Wednesday, June 22, 2011

Thomas Friedman's "Third Party"

When he's on, he's really on.  Thomas Friedman assesses the sorry state of our politics, and forwards an interesting proposition.

We need to do four things at once: spend, cut, tax and invest. And unless we do all four at once we’re not going to break out of our slow decline. But to do all four at once will require a new hybrid politics, which does not conform to the political agenda of either major party.

The Democrats are ready for more stimulus but have refused to signal any serious willingness to cut entitlements, like Medicare, that we know are unsustainable in their present form. The Republicans are all for spending cuts but refuse to accept any tax increases that we need to pay for the past and invest in the future. So what we’re basically saying as a country is that unless the market or Mother Nature make us pay, we are going to hand this whole bill over to our children.

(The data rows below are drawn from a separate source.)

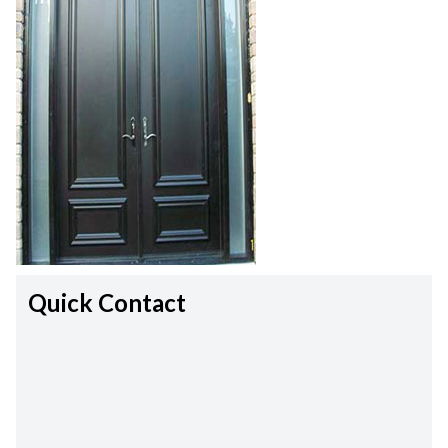
Quick Contact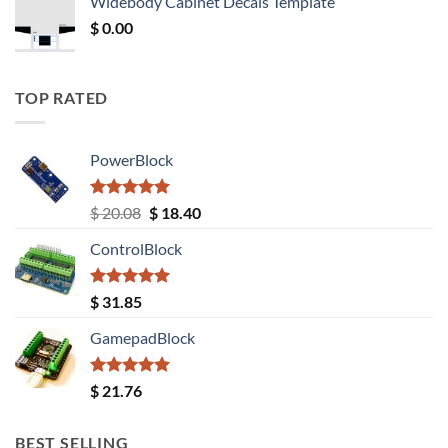
Widebody Cabinet Decals Template
$ 12.52.
$ 11.68.
$
0.00
TOP RATED
PowerBlock
Rated
5.00
Original
Current
$
20.08
$
18.40
out of 5
price
price
ControlBlock
was:
is:
$ 20.08.
$ 18.40.
Rated
5.00
$
31.85
out of 5
GamepadBlock
Rated
5.00
$
21.76
out of 5
BEST SELLING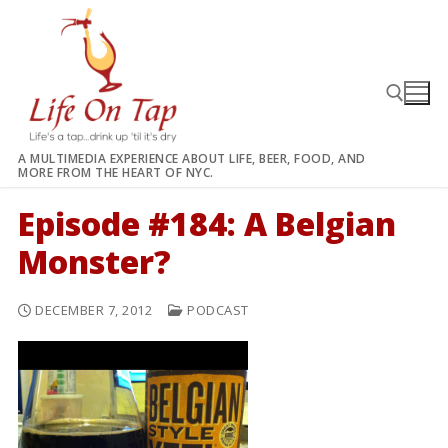
Skip
to
content
A MULTIMEDIA EXPERIENCE ABOUT LIFE, BEER, FOOD, AND
MORE FROM THE HEART OF NYC.
Search for:
Episode #184: A Belgian
Monster?
DECEMBER 7, 2012
PODCAST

Maybe it is just my friends, but I find more and more people completely disgusted by this situation and looking for a serious Third Party candidate who could run in 2012 and deliver the shock therapy to the corrupt, encrusted, two-party duopoly now running the show in America.

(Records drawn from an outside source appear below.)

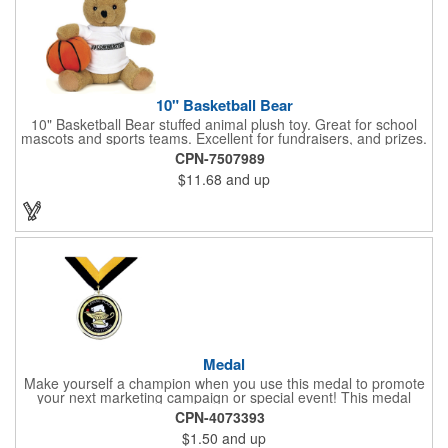
10" Basketball Bear
10" Basketball Bear stuffed animal plush toy. Great for school
mascots and sports teams. Excellent for fundraisers, and prizes.
Low minimum, excellent gift idea. Can be personalized in-house
CPN-7507989
that can ship in 5-10 days.
$11.68
and up
Medal
Make yourself a champion when you use this medal to promote
your next marketing campaign or special event! This medal
measures 2 1/4'' includes a 30'' ribbon and a 2'' insert making it
CPN-4073393
perfect for any academic, athletic or promotional event! This is a
$1.50
and up
great promotional idea for high school sports teams, college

Such a Third Party would have a simple agenda: 1) Inject a short-term stimulus. 2) Enact Simpson-Bowles. 3) Shrink our presence in Afghanistan. 4) Raise automobile mileage standards. 5) Impose a gasoline tax to pay for a massive increase in government-supported scientific research and a carbon tax to pay for new infrastructure and stimulate clean-power innovation.

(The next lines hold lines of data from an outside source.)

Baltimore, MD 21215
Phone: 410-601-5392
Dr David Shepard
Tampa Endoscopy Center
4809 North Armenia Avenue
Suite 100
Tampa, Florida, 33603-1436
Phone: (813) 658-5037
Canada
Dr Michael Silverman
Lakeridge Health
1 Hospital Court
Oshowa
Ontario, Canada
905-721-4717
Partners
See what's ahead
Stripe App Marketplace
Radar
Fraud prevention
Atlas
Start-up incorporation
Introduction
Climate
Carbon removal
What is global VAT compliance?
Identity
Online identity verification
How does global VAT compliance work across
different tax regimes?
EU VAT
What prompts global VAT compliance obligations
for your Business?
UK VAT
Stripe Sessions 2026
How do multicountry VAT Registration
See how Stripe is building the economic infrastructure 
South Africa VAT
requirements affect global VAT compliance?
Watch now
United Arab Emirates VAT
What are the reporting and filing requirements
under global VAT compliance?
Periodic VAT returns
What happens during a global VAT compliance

Interestingly enough, Mr. Obama seems set to at least launch item 3 this evening.  Petraeus is unhappy; Max Boot will be ranting (see his LA Times piece today) - and I can only imagine what Graham and McCain will howl from the Senate floor.  Gates and Hillary were reluctant to sign on.  But Obama's advisers know that without some significant drawdown in Afghanistan before the election campaign ramps up, their guy is in trouble.  And, this also robs the probable GOP front-runner, Mitt Romney, of some fire, as he too (much to McCain's disgust) favors such a drawdown.